[Records from a data source]
----

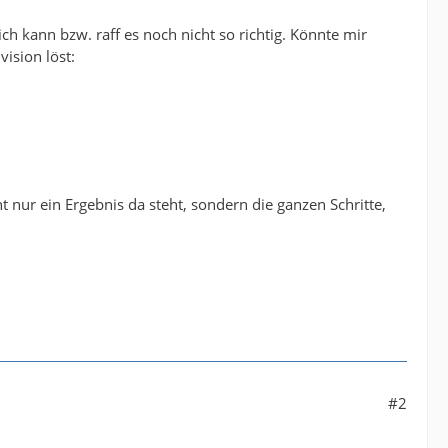
ch kann bzw. raff es noch nicht so richtig. Könnte mir
ision löst:
 nur ein Ergebnis da steht, sondern die ganzen Schritte,
#2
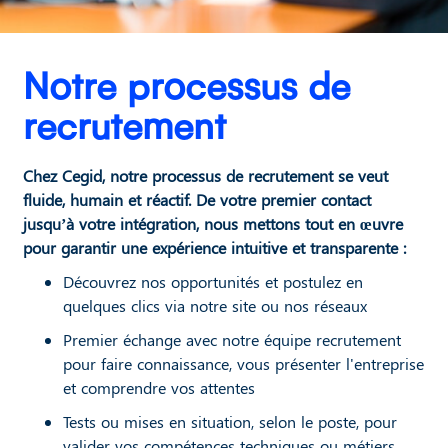
Notre processus de
recrutement
Chez Cegid, notre processus de recrutement se veut
fluide, humain et réactif. De votre premier contact
jusqu’à votre intégration, nous mettons tout en œuvre
pour garantir une expérience intuitive et transparente :
Découvrez nos opportunités et postulez en
quelques clics via notre site ou nos réseaux
Premier échange avec notre équipe recrutement
pour faire connaissance, vous présenter l'entreprise
et comprendre vos attentes
Tests ou mises en situation, selon le poste, pour
valider vos compétences techniques ou métiers.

----

[BRIEF] Give the number of lines in the data that contain the string "votre", and nothing else.

[SOLUTION FOR THIS EXERCISE] 2